On 11/15/2022 2:01 PM, Abel Wu wrote:
> Hi Prateek, thanks very much for your detailed testing!
>
> On 11/14/22 1:45 PM, K Prateek Nayak wrote:
>> Hello Abel,
>>
>> Sorry for the delay. I've tested the patch on a dual socket Zen3 system
>> (2 x 64C/128T)
>>
>> tl;dr
>>
>> o I do not notice any regressions with the standard benchmarks.

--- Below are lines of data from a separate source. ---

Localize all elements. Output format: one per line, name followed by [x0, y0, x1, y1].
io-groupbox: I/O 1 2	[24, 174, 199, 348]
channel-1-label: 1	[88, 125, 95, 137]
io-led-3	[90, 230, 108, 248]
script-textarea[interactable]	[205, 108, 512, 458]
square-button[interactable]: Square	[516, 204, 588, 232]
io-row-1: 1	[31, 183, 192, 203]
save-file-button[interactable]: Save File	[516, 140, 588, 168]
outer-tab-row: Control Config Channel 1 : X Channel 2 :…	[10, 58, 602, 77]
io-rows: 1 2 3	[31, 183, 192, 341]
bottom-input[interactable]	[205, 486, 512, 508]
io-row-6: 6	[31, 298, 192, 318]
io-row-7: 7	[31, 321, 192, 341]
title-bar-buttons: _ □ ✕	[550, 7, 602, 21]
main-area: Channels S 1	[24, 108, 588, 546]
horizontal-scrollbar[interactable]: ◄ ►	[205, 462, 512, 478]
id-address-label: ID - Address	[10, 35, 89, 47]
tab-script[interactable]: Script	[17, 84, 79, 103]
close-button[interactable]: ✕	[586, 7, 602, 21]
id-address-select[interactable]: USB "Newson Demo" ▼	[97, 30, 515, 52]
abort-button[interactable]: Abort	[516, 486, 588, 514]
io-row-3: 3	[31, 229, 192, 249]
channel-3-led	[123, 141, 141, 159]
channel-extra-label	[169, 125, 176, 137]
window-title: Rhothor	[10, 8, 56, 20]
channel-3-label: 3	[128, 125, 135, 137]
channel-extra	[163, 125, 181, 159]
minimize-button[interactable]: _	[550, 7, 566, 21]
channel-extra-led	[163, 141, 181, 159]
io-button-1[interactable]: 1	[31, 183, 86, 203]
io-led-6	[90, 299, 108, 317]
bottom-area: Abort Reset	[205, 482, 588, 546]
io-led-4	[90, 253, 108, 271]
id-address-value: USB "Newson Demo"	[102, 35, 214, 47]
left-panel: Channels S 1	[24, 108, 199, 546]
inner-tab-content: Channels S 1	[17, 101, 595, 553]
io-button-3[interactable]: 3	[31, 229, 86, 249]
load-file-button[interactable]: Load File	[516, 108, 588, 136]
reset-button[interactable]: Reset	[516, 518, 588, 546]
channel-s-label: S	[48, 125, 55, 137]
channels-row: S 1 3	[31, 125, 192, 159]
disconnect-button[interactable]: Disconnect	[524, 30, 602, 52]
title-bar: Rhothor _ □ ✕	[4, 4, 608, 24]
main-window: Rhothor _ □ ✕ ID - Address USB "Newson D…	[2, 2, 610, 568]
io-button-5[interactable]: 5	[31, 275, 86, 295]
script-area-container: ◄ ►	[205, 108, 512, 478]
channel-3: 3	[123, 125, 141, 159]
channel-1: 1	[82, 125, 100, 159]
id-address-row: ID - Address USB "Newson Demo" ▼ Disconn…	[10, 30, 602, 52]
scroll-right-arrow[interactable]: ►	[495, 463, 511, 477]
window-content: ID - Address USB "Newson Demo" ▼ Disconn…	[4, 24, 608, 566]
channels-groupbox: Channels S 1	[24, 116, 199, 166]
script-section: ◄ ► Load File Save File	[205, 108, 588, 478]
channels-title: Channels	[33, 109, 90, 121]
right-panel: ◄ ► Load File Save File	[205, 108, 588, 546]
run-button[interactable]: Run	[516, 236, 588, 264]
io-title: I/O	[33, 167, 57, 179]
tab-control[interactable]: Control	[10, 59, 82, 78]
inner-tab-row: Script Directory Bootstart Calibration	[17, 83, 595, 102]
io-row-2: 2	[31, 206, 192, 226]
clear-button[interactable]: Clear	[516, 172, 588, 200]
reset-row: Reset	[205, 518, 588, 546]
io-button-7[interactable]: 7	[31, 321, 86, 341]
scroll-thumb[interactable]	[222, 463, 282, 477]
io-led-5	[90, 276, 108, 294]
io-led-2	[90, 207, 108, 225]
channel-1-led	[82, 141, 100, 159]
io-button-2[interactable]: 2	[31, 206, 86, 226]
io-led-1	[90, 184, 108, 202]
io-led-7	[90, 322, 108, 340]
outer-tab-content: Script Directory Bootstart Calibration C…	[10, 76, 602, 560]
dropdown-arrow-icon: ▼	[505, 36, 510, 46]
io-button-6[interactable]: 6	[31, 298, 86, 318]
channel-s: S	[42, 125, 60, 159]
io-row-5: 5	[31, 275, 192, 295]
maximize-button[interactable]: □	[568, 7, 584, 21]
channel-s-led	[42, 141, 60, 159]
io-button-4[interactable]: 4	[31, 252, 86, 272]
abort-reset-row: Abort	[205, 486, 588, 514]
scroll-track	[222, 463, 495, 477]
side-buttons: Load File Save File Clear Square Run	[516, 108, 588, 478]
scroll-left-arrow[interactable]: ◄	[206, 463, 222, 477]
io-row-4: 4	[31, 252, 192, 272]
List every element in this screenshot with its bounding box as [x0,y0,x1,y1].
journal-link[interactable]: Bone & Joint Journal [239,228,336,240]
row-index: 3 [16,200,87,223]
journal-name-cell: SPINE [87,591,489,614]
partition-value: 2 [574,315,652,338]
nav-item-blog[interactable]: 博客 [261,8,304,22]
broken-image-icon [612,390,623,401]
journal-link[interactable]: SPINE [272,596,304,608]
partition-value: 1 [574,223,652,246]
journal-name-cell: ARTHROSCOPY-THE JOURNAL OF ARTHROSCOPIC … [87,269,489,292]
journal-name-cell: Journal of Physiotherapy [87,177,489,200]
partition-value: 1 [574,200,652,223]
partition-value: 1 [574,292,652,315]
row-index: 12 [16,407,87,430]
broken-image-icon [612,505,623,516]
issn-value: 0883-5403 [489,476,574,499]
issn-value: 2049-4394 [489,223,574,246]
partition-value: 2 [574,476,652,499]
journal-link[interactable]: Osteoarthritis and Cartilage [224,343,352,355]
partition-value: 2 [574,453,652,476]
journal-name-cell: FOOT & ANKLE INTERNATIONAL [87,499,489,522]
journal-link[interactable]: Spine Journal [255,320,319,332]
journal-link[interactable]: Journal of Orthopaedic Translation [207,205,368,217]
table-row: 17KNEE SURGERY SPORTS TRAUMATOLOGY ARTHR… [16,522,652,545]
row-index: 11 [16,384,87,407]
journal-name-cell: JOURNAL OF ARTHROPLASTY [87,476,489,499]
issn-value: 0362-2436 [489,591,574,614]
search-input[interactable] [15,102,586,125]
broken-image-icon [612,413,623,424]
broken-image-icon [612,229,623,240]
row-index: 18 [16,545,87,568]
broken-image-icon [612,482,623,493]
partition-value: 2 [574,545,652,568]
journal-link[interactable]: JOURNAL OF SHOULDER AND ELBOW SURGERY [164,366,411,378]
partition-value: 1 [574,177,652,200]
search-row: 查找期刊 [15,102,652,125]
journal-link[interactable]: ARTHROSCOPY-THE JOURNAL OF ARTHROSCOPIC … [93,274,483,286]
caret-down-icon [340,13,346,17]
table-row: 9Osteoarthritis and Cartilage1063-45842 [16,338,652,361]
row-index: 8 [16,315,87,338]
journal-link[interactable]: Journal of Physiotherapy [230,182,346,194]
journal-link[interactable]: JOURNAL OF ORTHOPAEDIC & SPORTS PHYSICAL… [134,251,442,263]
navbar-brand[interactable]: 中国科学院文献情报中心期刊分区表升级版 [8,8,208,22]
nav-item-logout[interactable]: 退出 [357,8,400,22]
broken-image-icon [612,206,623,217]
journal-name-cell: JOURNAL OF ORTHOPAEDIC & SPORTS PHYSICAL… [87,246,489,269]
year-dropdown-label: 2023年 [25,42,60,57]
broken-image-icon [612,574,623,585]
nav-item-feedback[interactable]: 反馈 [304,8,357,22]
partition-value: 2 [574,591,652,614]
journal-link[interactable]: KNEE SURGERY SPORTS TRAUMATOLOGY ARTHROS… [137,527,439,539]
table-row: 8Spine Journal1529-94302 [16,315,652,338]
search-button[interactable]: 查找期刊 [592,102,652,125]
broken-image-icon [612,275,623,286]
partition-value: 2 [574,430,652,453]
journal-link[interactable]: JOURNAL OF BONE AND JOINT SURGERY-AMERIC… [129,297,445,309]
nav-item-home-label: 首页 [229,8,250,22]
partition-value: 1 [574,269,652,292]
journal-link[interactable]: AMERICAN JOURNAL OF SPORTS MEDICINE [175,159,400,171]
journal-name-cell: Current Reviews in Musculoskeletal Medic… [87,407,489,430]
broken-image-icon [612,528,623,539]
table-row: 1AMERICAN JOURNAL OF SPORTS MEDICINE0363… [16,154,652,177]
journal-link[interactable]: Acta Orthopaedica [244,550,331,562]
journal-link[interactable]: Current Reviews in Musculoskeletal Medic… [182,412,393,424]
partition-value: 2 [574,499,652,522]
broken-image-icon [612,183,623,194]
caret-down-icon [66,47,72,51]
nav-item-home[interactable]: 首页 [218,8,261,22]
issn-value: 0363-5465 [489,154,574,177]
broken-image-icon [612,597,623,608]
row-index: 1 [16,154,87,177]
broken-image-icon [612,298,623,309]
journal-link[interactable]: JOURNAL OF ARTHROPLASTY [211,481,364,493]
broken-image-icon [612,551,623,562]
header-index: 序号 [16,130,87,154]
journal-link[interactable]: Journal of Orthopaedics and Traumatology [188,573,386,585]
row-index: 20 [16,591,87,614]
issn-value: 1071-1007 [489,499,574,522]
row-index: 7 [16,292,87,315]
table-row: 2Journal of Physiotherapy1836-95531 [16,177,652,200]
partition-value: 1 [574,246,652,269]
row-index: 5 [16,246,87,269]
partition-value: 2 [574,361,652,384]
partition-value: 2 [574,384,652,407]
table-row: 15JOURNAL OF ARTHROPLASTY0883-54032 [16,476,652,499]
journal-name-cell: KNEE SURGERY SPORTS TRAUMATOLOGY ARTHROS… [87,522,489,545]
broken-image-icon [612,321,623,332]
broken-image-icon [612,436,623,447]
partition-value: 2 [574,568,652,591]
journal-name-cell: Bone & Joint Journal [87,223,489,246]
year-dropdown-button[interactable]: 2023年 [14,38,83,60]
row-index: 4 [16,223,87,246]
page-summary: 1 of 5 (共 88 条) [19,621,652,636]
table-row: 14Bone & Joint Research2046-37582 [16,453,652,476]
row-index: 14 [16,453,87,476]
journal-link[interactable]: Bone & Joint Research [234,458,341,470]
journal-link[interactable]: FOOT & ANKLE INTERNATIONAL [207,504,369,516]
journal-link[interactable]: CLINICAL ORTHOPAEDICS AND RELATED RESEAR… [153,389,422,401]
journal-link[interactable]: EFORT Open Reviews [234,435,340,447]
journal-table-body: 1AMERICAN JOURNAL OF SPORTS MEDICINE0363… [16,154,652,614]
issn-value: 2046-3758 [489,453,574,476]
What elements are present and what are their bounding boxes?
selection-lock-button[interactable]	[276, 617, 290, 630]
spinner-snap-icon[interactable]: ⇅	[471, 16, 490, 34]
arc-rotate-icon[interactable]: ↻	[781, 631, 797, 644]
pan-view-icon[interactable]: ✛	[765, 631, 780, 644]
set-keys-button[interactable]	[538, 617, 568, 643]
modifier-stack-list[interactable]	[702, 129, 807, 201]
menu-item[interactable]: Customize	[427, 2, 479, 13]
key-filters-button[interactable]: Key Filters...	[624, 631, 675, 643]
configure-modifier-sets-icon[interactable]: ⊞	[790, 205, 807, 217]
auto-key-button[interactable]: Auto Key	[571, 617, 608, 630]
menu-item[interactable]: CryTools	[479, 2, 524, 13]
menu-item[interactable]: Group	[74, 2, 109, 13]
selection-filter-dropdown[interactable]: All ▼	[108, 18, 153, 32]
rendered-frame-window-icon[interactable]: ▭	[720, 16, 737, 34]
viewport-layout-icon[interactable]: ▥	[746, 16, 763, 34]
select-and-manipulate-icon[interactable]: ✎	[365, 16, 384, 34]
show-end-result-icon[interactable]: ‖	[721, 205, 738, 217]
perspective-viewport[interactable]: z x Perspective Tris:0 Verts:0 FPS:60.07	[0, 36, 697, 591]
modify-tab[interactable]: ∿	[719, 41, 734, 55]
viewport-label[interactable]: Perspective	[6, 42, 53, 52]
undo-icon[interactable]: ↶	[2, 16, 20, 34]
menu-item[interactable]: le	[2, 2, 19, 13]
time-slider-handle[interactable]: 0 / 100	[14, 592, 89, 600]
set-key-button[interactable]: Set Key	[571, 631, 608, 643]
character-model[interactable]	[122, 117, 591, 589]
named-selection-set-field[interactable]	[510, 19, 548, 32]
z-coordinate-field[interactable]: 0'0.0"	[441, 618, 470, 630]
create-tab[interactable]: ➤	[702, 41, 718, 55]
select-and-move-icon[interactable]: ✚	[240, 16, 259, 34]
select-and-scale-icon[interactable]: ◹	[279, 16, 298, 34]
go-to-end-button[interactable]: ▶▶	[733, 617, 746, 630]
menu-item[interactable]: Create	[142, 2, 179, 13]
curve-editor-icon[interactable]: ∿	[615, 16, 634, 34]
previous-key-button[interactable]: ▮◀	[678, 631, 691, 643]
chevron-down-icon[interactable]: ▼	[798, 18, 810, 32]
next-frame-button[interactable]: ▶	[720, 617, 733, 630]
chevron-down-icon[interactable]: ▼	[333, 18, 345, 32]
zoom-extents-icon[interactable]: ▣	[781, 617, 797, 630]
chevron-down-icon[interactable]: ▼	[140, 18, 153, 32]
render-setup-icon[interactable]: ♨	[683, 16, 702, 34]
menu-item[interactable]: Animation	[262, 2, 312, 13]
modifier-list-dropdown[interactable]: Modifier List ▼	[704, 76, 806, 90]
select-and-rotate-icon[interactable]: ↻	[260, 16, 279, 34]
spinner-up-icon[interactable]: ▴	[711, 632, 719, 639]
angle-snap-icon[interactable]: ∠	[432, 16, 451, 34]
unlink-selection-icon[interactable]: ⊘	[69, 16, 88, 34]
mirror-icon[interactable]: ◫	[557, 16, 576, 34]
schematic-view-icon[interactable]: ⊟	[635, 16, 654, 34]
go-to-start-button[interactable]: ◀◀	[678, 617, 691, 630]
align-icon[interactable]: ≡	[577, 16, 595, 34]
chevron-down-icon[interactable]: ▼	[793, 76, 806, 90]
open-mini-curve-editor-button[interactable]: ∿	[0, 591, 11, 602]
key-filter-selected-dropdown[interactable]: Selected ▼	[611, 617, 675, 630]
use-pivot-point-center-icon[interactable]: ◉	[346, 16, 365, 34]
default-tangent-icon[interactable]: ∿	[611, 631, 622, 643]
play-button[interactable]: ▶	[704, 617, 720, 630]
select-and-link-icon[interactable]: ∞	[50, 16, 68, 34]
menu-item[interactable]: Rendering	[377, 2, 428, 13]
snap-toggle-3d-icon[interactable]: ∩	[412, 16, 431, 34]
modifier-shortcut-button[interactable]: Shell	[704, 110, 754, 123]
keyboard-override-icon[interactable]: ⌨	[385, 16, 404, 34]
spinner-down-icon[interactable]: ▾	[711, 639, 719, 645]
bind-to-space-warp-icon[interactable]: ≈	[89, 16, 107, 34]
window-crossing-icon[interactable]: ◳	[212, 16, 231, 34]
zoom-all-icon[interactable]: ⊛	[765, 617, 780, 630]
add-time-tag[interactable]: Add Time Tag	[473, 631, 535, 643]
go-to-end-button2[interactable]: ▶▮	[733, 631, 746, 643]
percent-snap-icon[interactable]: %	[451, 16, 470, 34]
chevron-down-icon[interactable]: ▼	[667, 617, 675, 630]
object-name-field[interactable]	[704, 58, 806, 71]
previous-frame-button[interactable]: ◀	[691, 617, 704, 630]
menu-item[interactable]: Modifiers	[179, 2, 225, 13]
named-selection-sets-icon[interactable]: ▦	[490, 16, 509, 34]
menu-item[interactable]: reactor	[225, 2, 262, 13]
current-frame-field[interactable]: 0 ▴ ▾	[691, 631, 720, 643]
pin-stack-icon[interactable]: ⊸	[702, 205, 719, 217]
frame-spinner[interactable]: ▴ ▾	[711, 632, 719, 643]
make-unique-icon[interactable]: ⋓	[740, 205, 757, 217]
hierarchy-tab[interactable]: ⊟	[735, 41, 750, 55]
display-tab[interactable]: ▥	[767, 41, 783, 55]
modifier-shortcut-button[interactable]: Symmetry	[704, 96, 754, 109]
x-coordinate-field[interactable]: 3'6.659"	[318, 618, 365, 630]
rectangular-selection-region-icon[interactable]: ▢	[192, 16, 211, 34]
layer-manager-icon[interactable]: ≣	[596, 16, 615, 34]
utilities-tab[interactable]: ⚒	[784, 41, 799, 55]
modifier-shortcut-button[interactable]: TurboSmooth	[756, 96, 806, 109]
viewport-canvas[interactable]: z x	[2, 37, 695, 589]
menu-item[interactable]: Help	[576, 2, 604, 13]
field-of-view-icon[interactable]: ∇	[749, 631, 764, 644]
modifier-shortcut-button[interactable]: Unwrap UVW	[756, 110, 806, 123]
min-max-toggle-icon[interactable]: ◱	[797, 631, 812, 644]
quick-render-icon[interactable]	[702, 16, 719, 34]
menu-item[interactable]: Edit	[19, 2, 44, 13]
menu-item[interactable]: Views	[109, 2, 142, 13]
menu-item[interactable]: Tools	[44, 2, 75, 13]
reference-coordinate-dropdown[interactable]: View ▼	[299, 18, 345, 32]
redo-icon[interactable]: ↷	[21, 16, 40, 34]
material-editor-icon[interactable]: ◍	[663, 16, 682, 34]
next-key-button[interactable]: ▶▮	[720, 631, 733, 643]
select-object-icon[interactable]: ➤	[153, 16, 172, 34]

>> o schbench sees a nice improvement to the tail latency when the number
>> of worker are equal to the number of cores in the system in NPS1 and
>> NPS2 mode. (Marked with "^")
>> o Few data points show improvements in tbench in NPS1 and NPS2 mode.
>> (Marked with "^")
>>
>> I'm still in the process of running larger workloads. If there is any
>> specific workload you would like me to run on the test system, please
>> do let me know. Below is the detailed report:
>
> Not particularly in my mind, and I think testing larger workloads is
> great. Thanks!
>
>>
>> Following are the results from running standard benchmarks on a
>> dual socket Zen3 (2 x 64C/128T) machine configured in different
>> NPS modes.
>>
>> NPS Modes are used to logically divide single socket into
>> multiple NUMA region.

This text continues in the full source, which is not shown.